A previous research project funded by the Institute of Education Sciences at the U.S. Department of Education in the Worcester Public Schools taught Anggoro to pay closer attention to what schools actually need and then consider what she can provide. Reframing her approach better informed her own research questions. When she began her work with the EcoTarium, a science and nature museum in the city, she connected with the Director of Exhibits at the time, who also loved the science of learning.

“Because of that partnership, we were able to infuse cognitive science principles that have been shown to be effective in the lab and formal educational contexts into an informal context,” Anggoro said. “You’re in a setting where children are exposed to all the background noise and distractions of a museum. While it may not be ‘ideal’ as a researcher to lose some of the control you have in a formal setting, here you get to experience the authenticity of the whole experience, including, for example, the unique ways a caregiver engages with their child at an exhibit. There is an opportunity to cultivate a more genuine investment in the part of the people involved in the child’s learning.”

This spring, Anggoro and her students are again working with the museum and launching a new study with an exhibit about the day/night cycle that her team built with the EcoTarium’s exhibit designers. “It’s a wonderful collaboration. In this new project we’re taking a step back and really thinking of how to bridge between formal and informal learning to see if they can work together,” she said.

Conducting informal learning research in the community also benefits the research students, as well. It allows for greater diversification of the experience—from the “nuts and bolts” of research procedures to authentically engaging with diverse members of the community, Anggoro said.

I would suggest to at least start building the relationship and start small.

Florencia K. Anggoro, professor of psychology

Taking the research risk

Capotosto and Anggoro agreed that the knowledge-base at Holy Cross should be shared with community partners so they are comfortable sharing the challenges they’re experiencing, which faculty researchers can consider when examining how they can help address an issue or answer the question.

“It’s easy to say, ‘Come in; the water is warm,’ and take risks. I understand the faculty hesitancy. I would suggest to at least start building the relationship and start small. Even if the project feels one-off-y, if you come to it with an openness to possibilities and willingness to invest in an idea, it can be a seed to something bigger in the future when you feel more secure,” Anggoro said.

“This type of collaboration — the development of partnership and the intersection of researcher expertise and community expertise and interests — is worth pursuing and needs to be valued in academia,” Capotosto said.

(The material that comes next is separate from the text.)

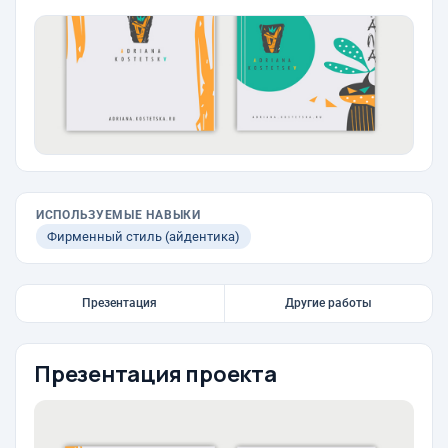
ИСПОЛЬЗУЕМЫЕ НАВЫКИ
Фирменный стиль (айдентика)
Презентация
Другие работы
Презентация проекта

By directly engaging with and working alongside the teachers and librarians, Capotosto was able to use other methodologies and broaden her approach to research, including field notes, interviews and qualitative analysis. This enabled her to bring what she learned back to her classroom at Holy Cross, where she’s educating and training future teachers.  

In the EcoTarium, Anggoro found a mutual curiosity of the science of learning, and a collaborative intellectual partnership and co-ownership of the project.

“Regardless of who came up with the idea for a particular project, if all parties are engaged and encouraged to contribute their expertise, we can have that same chemistry and mutually enjoyable relationship,” Anggoro said. “That connection cannot be taken for granted. You’re making that long-term relationship with the institution a priority. When we see each other as friends, we’re going to be there to help each other achieve our goals in a collaborative relationship that is also sustainable.”